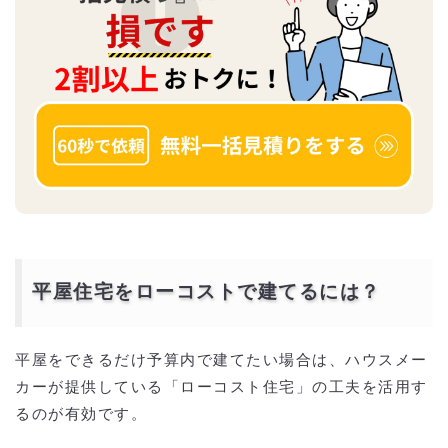
平屋住宅をローコストで建てるには？
平屋をできるだけ予算内で建てたい場合は、ハウスメー
カーが提供している「ローコスト住宅」の工夫を活用す
るのが有効です。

• _Assignment_
Pictures aside, return all of the material exactly as written.

• _Task result_
平屋住宅をローコストで建てるには？
平屋をできるだけ予算内で建てたい場合は、ハウスメー
カーが提供している「ローコスト住宅」の工夫を活用す
るのが有効です。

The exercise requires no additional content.